[Problem to work on]: Nothing should appear in the answer except the lines from the one containing "January 16, 2024" through the end of the listing, repeated exactly.
Content starts
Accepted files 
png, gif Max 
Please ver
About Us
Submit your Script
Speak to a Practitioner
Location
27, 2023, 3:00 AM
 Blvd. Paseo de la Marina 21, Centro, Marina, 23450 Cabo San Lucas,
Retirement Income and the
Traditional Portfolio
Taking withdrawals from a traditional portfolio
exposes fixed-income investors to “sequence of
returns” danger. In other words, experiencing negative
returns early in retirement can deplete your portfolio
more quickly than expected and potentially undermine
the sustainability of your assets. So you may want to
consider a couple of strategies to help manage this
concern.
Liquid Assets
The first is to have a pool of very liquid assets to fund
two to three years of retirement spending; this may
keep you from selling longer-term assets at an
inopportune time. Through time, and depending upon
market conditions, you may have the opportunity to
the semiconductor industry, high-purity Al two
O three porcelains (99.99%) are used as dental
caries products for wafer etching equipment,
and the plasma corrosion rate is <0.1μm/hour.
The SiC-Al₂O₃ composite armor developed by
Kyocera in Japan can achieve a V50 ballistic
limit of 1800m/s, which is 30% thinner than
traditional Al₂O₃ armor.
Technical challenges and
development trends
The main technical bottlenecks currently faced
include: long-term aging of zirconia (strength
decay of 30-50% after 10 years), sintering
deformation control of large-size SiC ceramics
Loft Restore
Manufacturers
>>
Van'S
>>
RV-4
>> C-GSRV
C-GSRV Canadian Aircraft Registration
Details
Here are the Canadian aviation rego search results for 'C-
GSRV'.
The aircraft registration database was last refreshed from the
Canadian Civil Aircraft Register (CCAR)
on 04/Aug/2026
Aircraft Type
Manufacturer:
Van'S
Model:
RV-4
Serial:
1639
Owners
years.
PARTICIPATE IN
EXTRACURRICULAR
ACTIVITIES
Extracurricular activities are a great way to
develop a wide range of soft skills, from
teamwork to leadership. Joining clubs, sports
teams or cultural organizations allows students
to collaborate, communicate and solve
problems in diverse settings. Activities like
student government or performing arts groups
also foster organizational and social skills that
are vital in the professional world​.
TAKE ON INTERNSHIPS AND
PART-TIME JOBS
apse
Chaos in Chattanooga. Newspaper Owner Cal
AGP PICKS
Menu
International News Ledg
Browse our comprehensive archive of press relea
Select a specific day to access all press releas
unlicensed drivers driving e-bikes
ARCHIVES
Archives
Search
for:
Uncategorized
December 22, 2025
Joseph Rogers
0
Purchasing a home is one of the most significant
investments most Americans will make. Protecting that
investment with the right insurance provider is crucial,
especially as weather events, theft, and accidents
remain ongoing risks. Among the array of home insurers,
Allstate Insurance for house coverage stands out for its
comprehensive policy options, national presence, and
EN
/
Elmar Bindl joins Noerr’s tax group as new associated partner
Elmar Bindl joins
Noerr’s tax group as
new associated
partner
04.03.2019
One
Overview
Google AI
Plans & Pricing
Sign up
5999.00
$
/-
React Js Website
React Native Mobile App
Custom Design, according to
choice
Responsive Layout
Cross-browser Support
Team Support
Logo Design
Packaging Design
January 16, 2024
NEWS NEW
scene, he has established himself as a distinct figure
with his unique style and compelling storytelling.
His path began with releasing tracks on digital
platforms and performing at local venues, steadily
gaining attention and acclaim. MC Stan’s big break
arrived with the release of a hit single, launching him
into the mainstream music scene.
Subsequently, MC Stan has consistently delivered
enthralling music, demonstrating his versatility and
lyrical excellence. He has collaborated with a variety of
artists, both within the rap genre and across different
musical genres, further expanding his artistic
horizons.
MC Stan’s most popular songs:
Content ends
[Result of this task]:
January 16, 2024
NEWS NEW
scene, he has established himself as a distinct figure
with his unique style and compelling storytelling.
His path began with releasing tracks on digital
platforms and performing at local venues, steadily
gaining attention and acclaim. MC Stan’s big break
arrived with the release of a hit single, launching him
into the mainstream music scene.
Subsequently, MC Stan has consistently delivered
enthralling music, demonstrating his versatility and
lyrical excellence. He has collaborated with a variety of
artists, both within the rap genre and across different
musical genres, further expanding his artistic
horizons.
MC Stan’s most popular songs:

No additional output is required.